Typically a ring is filled with 6- to 12-month old puppies of a single breed, and after these are judged they’re replaced by older dogs, then older bitches, and so forth, until finally the champion dogs in that breed are examined. One or two animals in each group is judged to be the best, then all of the winners compete against each other to determine a best of that breed, then all of the best of breeds compete to produce a best of show. Each animal must be an AKC-registered purebred, and their owners cough up around $35 bucks for each doggie entered in the show. Winning dogs may be awarded championship points, and once they get enough points they in fact become champions.

Can I get an "Awwww -- how cute!" from the studio audience?

Some shows are fairly small, but others are huge, with thousands of dogs in attendance. The one we recently attended was middling-sized, with maybe a couple of hundred of dogs and their servitors – I mean owners. As usual the dogs were beautiful, the owners were crazy, and the food was very terrible.

Tragically, Little Timmy totally drowned while Lassie was getting a shampoo and blow dry.

There are several parts of this spectacle that are deeply disturbing to the rational mind. As I said before, the contestants are paying the judge some $35 smackers to judge their animals. And while some dog owners do show their own dogs in the ring, many pay professional dog handlers additional money to show their dogs. Since winning increases the value of the animals – and especially their puppies – there can be quite a lot riding on the outcome.  In short, while most of the owners are quite nice as individuals, once their animal is in the ring they show the same level of friendliness as your average great white shark around lunchtime.

Benjy plots his revenge.

Also, there’s the extra-creepy question of animal-groping to consider. Part of the judge’s job is to determine whether or not a male dog possesses all of its, shall we say, fishing tackle.  Needless to say, a good deal of a male show dog’s training involves teaching him to let some stranger grab his nards without biting the man’s face right off. But you can tell they’re thinking about it…

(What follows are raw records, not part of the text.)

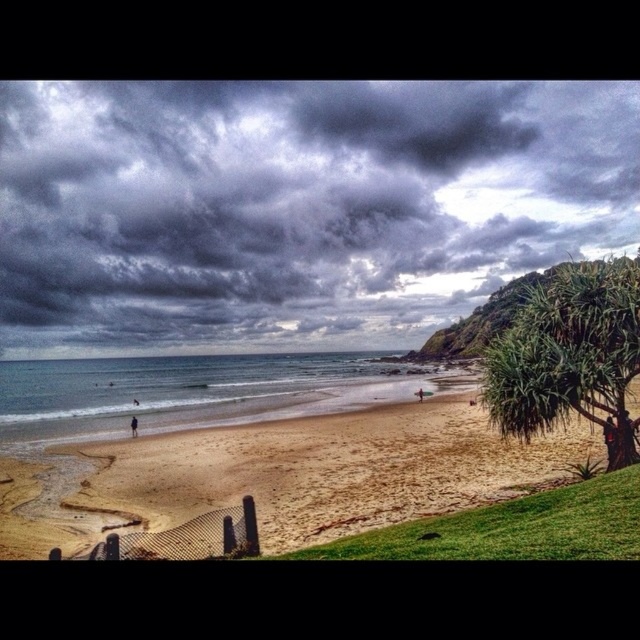 Does green leafy tree at right have a greater width compared to dark blue fabric at lower left?

Indeed, green leafy tree at right has a greater width compared to dark blue fabric at lower left.

Between point (634, 337) and point (132, 422), which one is positioned in front?

Positioned in front is point (634, 337).

Where is `green leafy tree at right`? green leafy tree at right is located at coordinates (570, 355).

Between sandy beach at lower left and pink fabric surfboard at center, which one is positioned higher?

pink fabric surfboard at center

Is point (452, 380) closer to camera compared to point (416, 394)?

No.

Who is more forward, (275, 540) or (417, 400)?

Point (275, 540)

You are a GUI agent. You are given a task and a screenshot of the screen. Output one action in this format:
    pyautogui.click(x=<x>, y=<y>)
    Task: Click on the sandy beach at lower left
    Image resolution: width=640 pixels, height=640 pixels.
    Given the screenshot: What is the action you would take?
    pyautogui.click(x=275, y=440)

Between sandy beach at lower left and blue water at beach center, which one appears on the left side from the viewer's perspective?

Positioned to the left is blue water at beach center.

Does sandy beach at lower left appear on the right side of blue water at beach center?

Yes, sandy beach at lower left is to the right of blue water at beach center.

Locate an element on the screen. This screenshot has width=640, height=640. sandy beach at lower left is located at coordinates (275, 440).

You are a GUI agent. You are given a task and a screenshot of the screen. Output one action in this format:
    pyautogui.click(x=<x>, y=<y>)
    Task: Click on the sandy beach at lower left
    
    Given the screenshot: What is the action you would take?
    pyautogui.click(x=275, y=440) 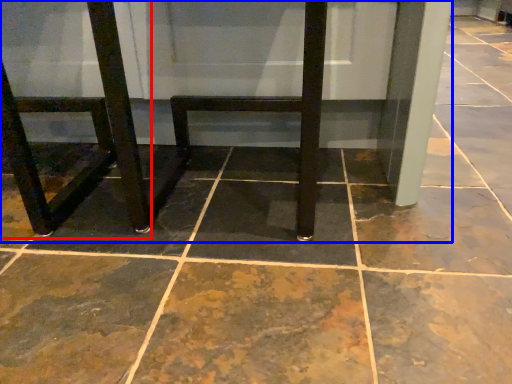 Question: Which object appears closest to the camera in this image, chair (highlighted by a red box) or furniture (highlighted by a blue box)?

Choices:
 (A) chair
 (B) furniture

Answer: (A) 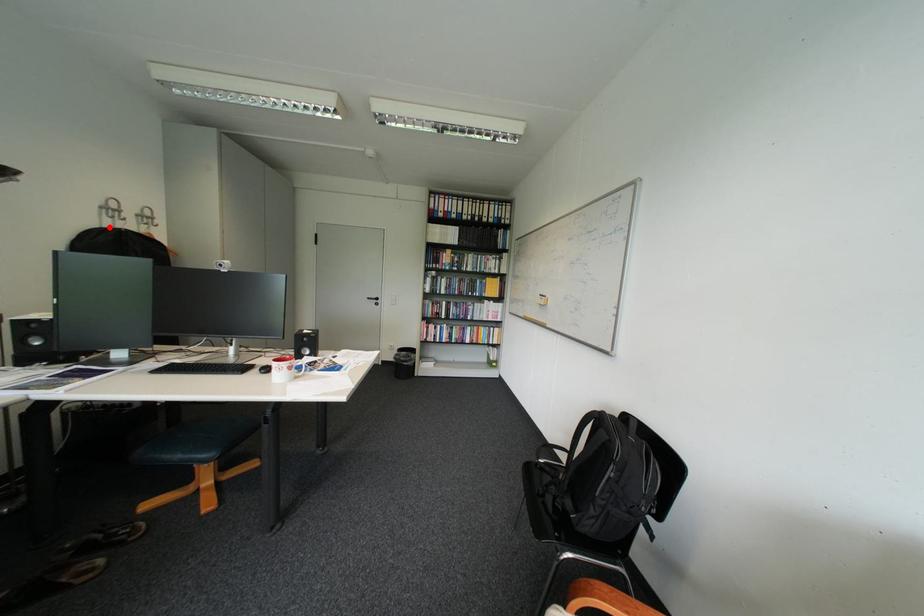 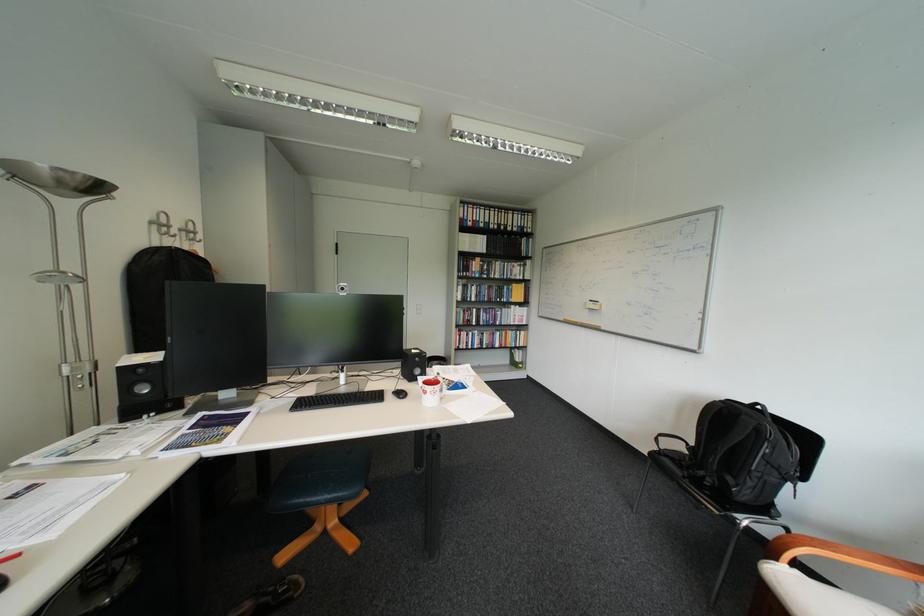 Where in the second image is the point corresponding to the highlighted location from the first image?

(160, 246) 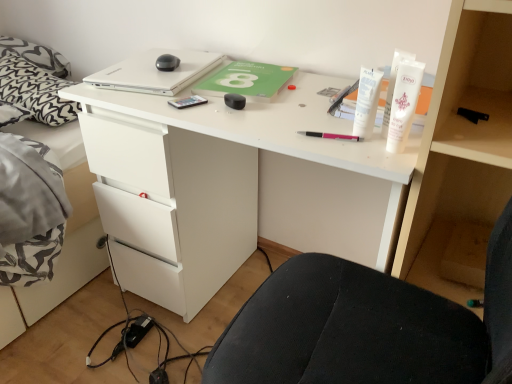 I want to click on vacant space in between satin silver phone at center, the 1th stationery when ordered from back to front, and white matte tube at upper right, the second toiletry viewed from the right, so click(x=262, y=119).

This is not even a real dog.

So anyway, a good time was had by all. You should go some time – you get to see some really cool animals and amusingly disturbed owners. But if anybody suggests that you get yourself a purebred dog and participate in a show, then I recommend that you back away slowly and head for the nearest exit. And if you meet a judge, think carefully before you shake hands.

Third prize, a silver platter. Second prize, a silver dog bowl. First prize, a baby.

The best job ever!

The best job, ever!

If this dog ever gets out, it will kill you.

Andre, the bestest, most beautiful Pointer in the entire universe. Stud services available for a reasonable fee.